Pemanfaatan Pulau-Pulau Kecil dan Perairan Sekitarnya

Galuh Shita

Sebagai negara yang sangat luas dengan jumlah pulau-pulau kecil yang sangat banyak, seluruh rakyat Indonesia tentu berharap agar kondisi ini dapat memberikan kesejahteraan yang sebesar-besarnya bagi masyarakat Indonesia. Pemerintah memiliki regulasi dalam pemanfaatan pulau-pulau kecil melalui Undang-Undang Nomor 1 Tahun 2014 tentang perubahan Undang-Undang Nomor 27 Tahun 2007 tentang Pengelolaan Wilayah Pesisir dan Pulau-Pulau Kecil. Pada UU tersebut, disebutkan bahwa pemerintah mengizinkan penanaman modal asing dalam pemanfaatan pulau-pulau kecil dan pemanfaatan perairan di sekitarnya yang dapat diperoleh melalui izin menteri.

Pemerintah kemudian mengeluarkan Peraturan Menteri Kelautan dan Perikanan Nomor 8 Tahun 2019 tentang Penatausahaan Izin Pemanfaatan Pulau-pulau Kecil dan Perairan di Sekitarnya Dalam Rangka Penanaman Modal Asing dan Rekomendasi Pemanfaatan Pulau-pulau Kecil dengan Luas di Bawah 100 Km². Terbitnya peraturan ini tentu sangatlah menunjukkan sikap kepedulian pemerintah untuk mengatur pemanfaatan pulau kecil dan perairan sekitarnya menjadi lebih baik.
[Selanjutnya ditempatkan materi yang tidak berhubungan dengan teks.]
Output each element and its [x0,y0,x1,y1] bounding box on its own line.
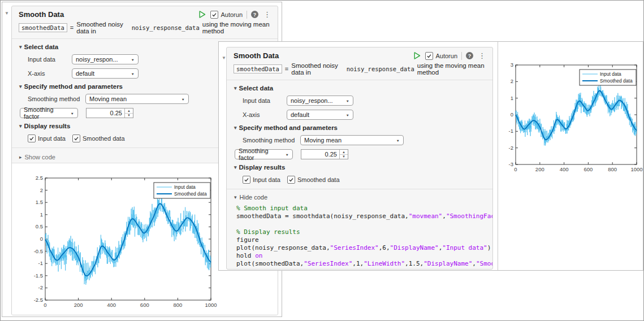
svg-text:0.5: 0.5 [36,223,43,229]
smoothing-factor-spinner[interactable]: 0.25 ▲ ▼ [86,108,133,118]
svg-text:200: 200 [74,302,83,308]
output-variable-field[interactable]: smoothedData [19,23,67,32]
collapse-icon: ▾ [19,84,22,89]
svg-text:800: 800 [608,166,617,172]
code-line: plot(smoothedData,"SeriesIndex",1,"LineW… [236,260,488,268]
checkbox-label: Smoothed data [297,176,340,183]
chevron-down-icon: ▼ [346,113,349,116]
code-line: % Display results [236,228,488,236]
checkbox-label: Smoothed data [83,135,125,142]
xaxis-value: default [291,111,309,118]
section-label: Specify method and parameters [24,83,123,90]
xaxis-label: X-axis [28,70,72,77]
collapse-icon: ▾ [234,85,237,91]
svg-text:-1: -1 [509,128,513,134]
svg-text:0: 0 [44,302,46,308]
checkbox-label: Input data [38,135,66,142]
live-editor-window-front: ▼ Smooth Data Autorun ? ⋮ [218,41,643,271]
section-collapse-icon[interactable]: ▼ [5,11,9,16]
equals-sign: = [70,24,74,31]
input-data-checkbox[interactable]: Input data [28,135,66,142]
smooth-data-plot-right[interactable]: 02004006008001000-3-2-10123Input dataSmo… [499,50,644,183]
smoothing-factor-spinner[interactable]: 0.25 ▲ ▼ [301,149,348,159]
chevron-down-icon: ▼ [71,111,74,115]
svg-text:-3: -3 [509,161,513,167]
help-icon[interactable]: ? [466,52,473,59]
run-button[interactable] [413,51,421,60]
svg-text:200: 200 [535,166,544,172]
spinner-up-icon[interactable]: ▲ [125,109,133,114]
task-summary: smoothedData = Smoothed noisy data in no… [234,62,487,76]
section-display-results[interactable]: ▾ Display results [234,164,492,171]
smoothing-method-dropdown[interactable]: Moving mean ▼ [300,135,404,145]
svg-text:2: 2 [511,78,513,84]
xaxis-dropdown[interactable]: default ▼ [72,68,139,79]
smoothed-data-checkbox[interactable]: Smoothed data [72,135,125,142]
smoothing-factor-dropdown[interactable]: Smoothing factor ▼ [235,149,293,159]
section-label: Specify method and parameters [239,124,338,131]
autorun-checkbox[interactable]: Autorun [210,11,243,19]
smoothing-method-label: Smoothing method [243,137,300,144]
code-line [236,220,488,228]
smoothing-factor-value[interactable]: 0.25 [301,150,339,159]
section-method[interactable]: ▾ Specify method and parameters [234,124,492,131]
show-code-label: Show code [25,154,55,160]
smoothed-data-checkbox[interactable]: Smoothed data [287,176,340,184]
summary-text: Smoothed noisy data in [291,62,343,76]
svg-text:1000: 1000 [205,302,217,308]
task-summary: smoothedData = Smoothed noisy data in no… [19,21,272,34]
svg-text:2.5: 2.5 [36,175,43,181]
collapse-icon: ▾ [234,194,237,200]
more-options-icon[interactable]: ⋮ [262,11,272,18]
checkbox-check-icon [210,11,218,19]
collapse-icon: ▸ [19,154,22,160]
spinner-up-icon[interactable]: ▲ [340,150,348,155]
checkbox-check-icon [72,135,80,142]
smoothing-factor-value[interactable]: 0.25 [87,109,124,118]
svg-text:1: 1 [40,211,43,218]
input-data-dropdown[interactable]: noisy_respon... ▼ [72,54,139,64]
task-title: Smooth Data [234,51,279,60]
checkbox-label: Input data [253,176,280,183]
input-data-checkbox[interactable]: Input data [243,176,280,184]
chevron-down-icon: ▼ [131,72,135,75]
code-line: % Smooth input data [236,205,488,212]
code-line: figure [236,236,488,244]
code-line: smoothedData = smoothdata(noisy_response… [236,212,488,220]
section-collapse-icon[interactable]: ▼ [222,55,226,60]
equals-sign: = [285,66,288,72]
run-button[interactable] [198,10,206,19]
section-select-data[interactable]: ▾ Select data [234,85,492,92]
svg-text:-1: -1 [38,260,43,266]
smoothing-factor-dropdown[interactable]: Smoothing factor ▼ [20,108,78,118]
summary-text-2: using the moving mean method [202,21,272,34]
collapse-icon: ▾ [234,164,237,170]
section-label: Select data [239,85,274,92]
svg-text:3: 3 [511,62,513,68]
section-label: Display results [24,123,71,129]
svg-text:Smoothed data: Smoothed data [174,191,207,197]
autorun-checkbox[interactable]: Autorun [425,52,457,60]
output-variable-field[interactable]: smoothedData [234,64,282,73]
toolbar-separator [461,52,462,60]
checkbox-check-icon [425,52,433,60]
smoothing-method-value: Moving mean [89,96,127,102]
chevron-down-icon: ▼ [346,99,349,102]
spinner-down-icon[interactable]: ▼ [125,114,133,118]
hide-code-toggle[interactable]: ▾ Hide code [227,192,492,203]
collapse-icon: ▾ [19,44,22,50]
generated-code-block[interactable]: % Smooth input datasmoothedData = smooth… [227,203,492,270]
input-data-dropdown[interactable]: noisy_respon... ▼ [287,96,353,106]
task-title: Smooth Data [19,10,64,19]
xaxis-dropdown[interactable]: default ▼ [287,110,353,120]
chevron-down-icon: ▼ [131,58,135,61]
more-options-icon[interactable]: ⋮ [477,52,487,59]
spinner-down-icon[interactable]: ▼ [340,155,348,159]
task-header: Smooth Data Autorun ? ⋮ [19,10,272,19]
svg-text:-2: -2 [38,284,43,290]
svg-text:-1.5: -1.5 [34,272,43,279]
collapse-icon: ▾ [19,123,22,129]
svg-text:-2: -2 [509,145,513,151]
smoothing-method-dropdown[interactable]: Moving mean ▼ [85,94,189,104]
help-icon[interactable]: ? [251,11,258,18]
Pemanfaatan Pulau-Pulau Kecil dan Perairan Sekitarnya dalam Rangka Penanaman Modal Asing

Pemanfaatan pulau-pulau kecil dan perairan di sekitarnya wajib untuk memperhatikan pemanfaatan sumber daya hayati dan/atau pemanfaatan jasa lingkungan berkelanjutan, kerentanan dan kelestarian ekosistem pulau-pulau kecil, daya dukung dan daya tampung lingkungan, kondisi sosial, ekonomi, dan budaya masyarakat, keberadaan situs budaya tradisional, teknologi yang digunakan, dan dampak lingkungan yang ditimbulkan. Adapun pemanfaatan pulau-pulau kecil juga wajib untuk menyediakan akses publik, memperhatikan aspek ekologi, sosial, dan ekonomi pada luasan lahan pulau-pulau kecil dan perairan, serta wajib untuk mendapatkan rekomendasi dari bupati/walikota yang berwenang.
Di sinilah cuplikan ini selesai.